- University: Memorial University of Newfoundland
- First season: 1969 (disestablished 1982)
- Colors: Claret and White

= Memorial Sea-Hawks men's ice hockey =

The Memorial Sea-Hawks men's ice hockey team (formerly the Memorial Beothuks) was an ice hockey team representing the Memorial Sea-Hawks athletics program of Memorial University of Newfoundland.

==History==
The origins of Memorial's ice hockey team are uncertain but the team began play as a senior team. This was mainly due to the lack of nearby collegiate opponents as the nearest schools that fielded teams were hundreds of miles away and could not be reached by roads alone. Memorial instead competed for the Boyle Trophy, the senior championship of St. John's. In the 60s, the Beothuks finally climbed to the top of the heap, winning three titles in four years. The suddenly overpowering club decided to take a gamble and join the Atlantic Intercollegiate Athletic Association in 1968. The transition could not have gone much worse as Memorial proved to be one of the conference's low-lights. The Beothuks made one postseason appearance in eight years and were one of the worst teams in the conference. Memorial withdrew from the since renamed AUAA in 1976, returning to play local senior hockey.
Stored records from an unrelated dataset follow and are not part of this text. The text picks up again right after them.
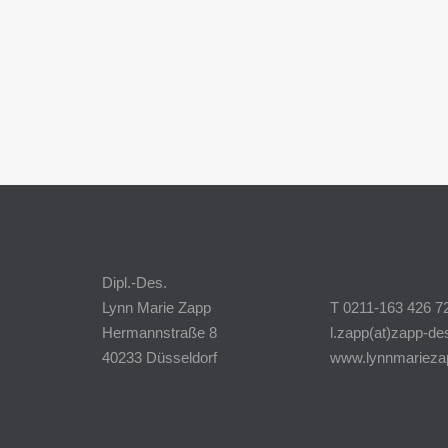
Dipl.-Des.
Lynn Marie Zapp
T 0211-163 426 7
Hermannstraße 8
l.zapp(at)zapp-de
40233 Düsseldorf
www.lynnmarieza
In 1979, Memorial tried their hand at college hockey a second tine, rejoining the AUAA. The results weren't any better. The Beothuks finished last in the standings in back-to-back years and, although they showed minor improvement in 1982, still finished ninth out of ten teams. Afterwards, the school decided that the program was too expensive to continue supporting. Rather than field a senior team themselves, the athletic department reasoned that students who wanted to play ice hockey could join one of the local outfits. Occasional efforts have been made to restart the program but they have met with little success.

==Season-by-season results==
===Collegiate only===
Note: GP = Games played, W = Wins, L = Losses, T = Ties, OTL = Overtime Losses, SOL = Shootout Losses, Pts = Points

| U Sports Champion | U Sports Semifinalist | Conference regular season champions | Conference Division Champions | Conference Playoff Champions |

Season: Conference; Regular Season; Conference Tournament Results; National Tournament Results
Conference: Overall
GP: W; L; T; OTL; SOL; Pts*; Finish; GP; W; L; T; %
1968–69: AIAA; 18; 4; 13; 1; –; –; 9; 9th; 18; 4; 13; 1; .250
1969–70: AIAA; 18; 2; 16; 0; –; –; 4; 9th; 18; 2; 16; 0; .111
1970–71: AIAA; 18; 2; 16; 0; –; –; 4; 10th; 18; 2; 16; 0; .111
1971–72: AIAA; 18; 10; 8; 0; –; –; 20; T–3rd; 19; 10; 9; 0; .526; Lost Semifinal, 2–4 (Saint Mary's)
1972–73: AIAA; 16; 2; 14; 0; –; –; .125; 9th; 16; 2; 14; 0; .125
1973–74: AUAA; 16; 7; 7; 2; –; –; .500; 7th; 16; 7; 7; 2; .500
1974–75: AUAA; 18; 5; 13; 0; –; –; 10; 8th; 18; 5; 13; 0; .278
1975–76: AUAA; 16; 1; 15; 0; –; –; 2; 10th; 16; 1; 15; 0; .063
Withdrew from college hockey
1979–80: AUAA; 19; 1; 17; 1; –; –; 3; 10th; 19; 1; 17; 1; .079
1980–81: AUAA; 16; 2; 14; 0; –; –; 4; 10th; 16; 2; 14; 0; .125
1981–82: AUAA; 26; 5; 20; 1; –; –; 11; 9th; 26; 5; 20; 1; .212
Program suspended
Totals: GP; W; L; T/SOL; %; Championships
Regular Season: 199; 41; 153; 5; .219
Conference Post-season: 1; 0; 1; 0; .000
U Sports Postseason: 0; 0; 0; 0; –
Regular Season and Postseason Record: 200; 41; 154; 5; .218

Note: Totals include only results at collegiate level of play.